In terms of the traditional evaluation metrics, the present invention will implement a dual set of evaluation metrics. Intra-disciplinary metrics will assess performance within each individual scientific discipline. Additionally, it will develop or adapt inter-disciplinary KPI metrics to evaluate the model's cross-domain expertise.
Intra-disciplinary: The present invention will validate the model's performance within each domain using accepted reference materials (such as highly reputable and factual articles and textbooks) to serve as ground truth. The self-assessment approach of the present invention generates a set of questions with known answers from the ground-truth references and will evaluate the model's response against them. Additionally, the present invention curates a separate set of questions from the reference materials and judge the model's response against them. This includes scrutinizing the model's reasoning, calculations, utilization of appropriate terminology, and adherence to correct units of measurement.
Inter-disciplinary: The present invention is responsible for creating interdisciplinary evaluation metrics designed to assess the model's ability to seamlessly integrate and apply knowledge from diverse fields. In this capacity, they will assume the role of scientists from one domain and pose targeted questions related to different domains. Their task will involve instructing the model to provide responses using scientific language relevant to their primary domain of expertise.
RLHF: During the pilot testing phase, the present invention will interact with the model and provide feedback on its outputs. This feedback will then be used as a reward signal to fine-tune the model via reinforcement learning. This ensures continuous performance enhancement, closely aligned with real-world expert evaluation.
The DMLLM of the present invention includes a cloud-based subscription service capable of transforming the way scientific data is processed, interpreted, and utilized across various domains. It is designed to streamline research procedures, expedite decision-making processes, and mitigate potential pitfalls, especially benefiting scientists with limited experience in a new field. By aggregating and assimilating the most recent scholarly articles, our tool equips educators with the most current knowledge to enhance the teaching of intricate technical concepts. Simultaneously, it empowers students by facilitating their exploration of technical inquiries through our user-friendly conversational interface.

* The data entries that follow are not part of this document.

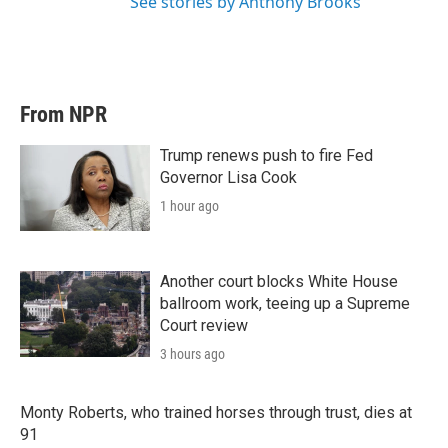
See stories by Anthony Brooks
From NPR
Trump renews push to fire Fed
Governor Lisa Cook
1 hour ago
Another court blocks White House
ballroom work, teeing up a Supreme
Court review
3 hours ago
Monty Roberts, who trained horses through trust, dies at
91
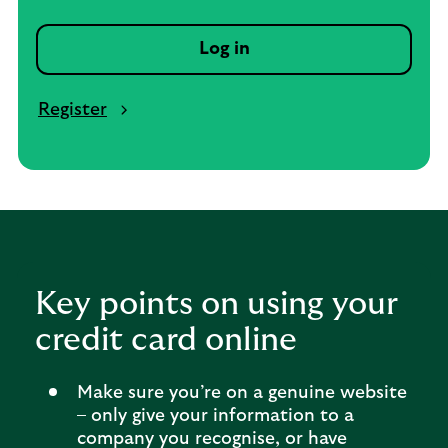
Log in
Register
Key points on using your
credit card online
Make sure you’re on a genuine website
– only give your information to a
company you recognise, or have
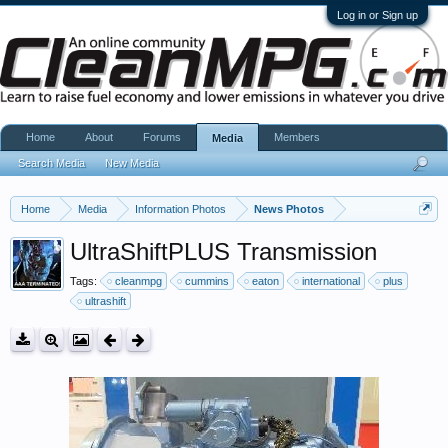
Log in or Sign up
Home
About
Forums
Members
Media
Search Media
New Media
Home
Media
Information Photos
News Photos
UltraShiftPLUS Transmission
Tags:
cleanmpg
cummins
eaton
international
plus
ultrashift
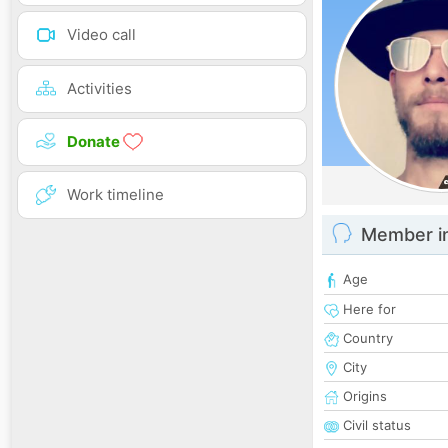
Video call
Activities
Donate
Work timeline
Member i
Age
Here for
Country
City
Origins
Civil status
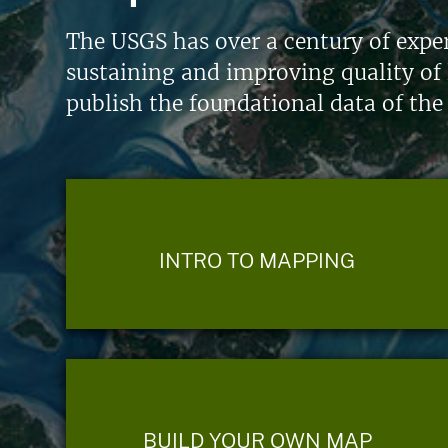
The USGS has over a century of exper
sustaining and improving quality of 
publish the foundational data of the
INTRO TO MAPPING
BUILD YOUR OWN MAP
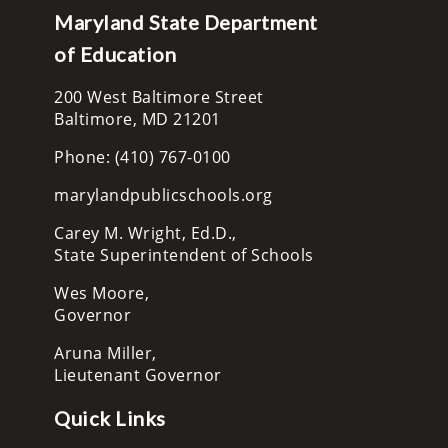
Maryland State Department
of Education
200 West Baltimore Street
Baltimore, MD 21201
Phone: (410) 767-0100
marylandpublicschools.org
Carey M. Wright, Ed.D.,
State Superintendent of Schools
Wes Moore,
Governor
Aruna Miller,
Lieutenant Governor
Quick Links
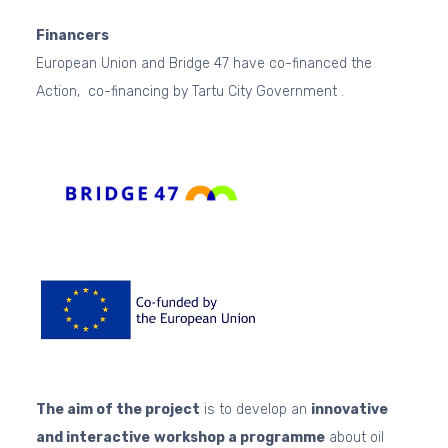
Financers
European Union and Bridge 47 have co-financed the
Action, co-financing by Tartu City Government .
The aim of the project
is to develop an
innovative
and interactive
workshop a programme
about oil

The above-described invention has a number of particular features that should preferably be employed in combination, although each is useful separately without departure from the scope of the invention. While the preferred embodiment of the present invention is shown and described herein, it will be understood that the invention may be embodied otherwise than herein specifically illustrated or described, and that certain changes in form and arrangement of parts and the specific manner of practicing the invention may be made within the underlying idea or principles of the invention.
1. A system comprising a cloud-based subscription service capable of transforming the way scientific data is processed, interpreted, and utilized across a plurality of different domains, wherein said system comprises:
(a) incorporating a plurality of different forms of data in order to provide a more nuanced understanding of scientific literature; and
(b) a hybrid keyword and semantic search retrieval-augmented generation architecture in order to ingest a plurality of scientific documents and extract text and other data, to build a comprehensive, multi-modal database.
2. The system of claim 1, wherein a plurality of different types of content are then extracted and treated as individual documents.
3. The system of claim 2, wherein said system is able to both process a plurality of queries and understand context, infer intent, and even capture sentiment and a plurality of latent variables.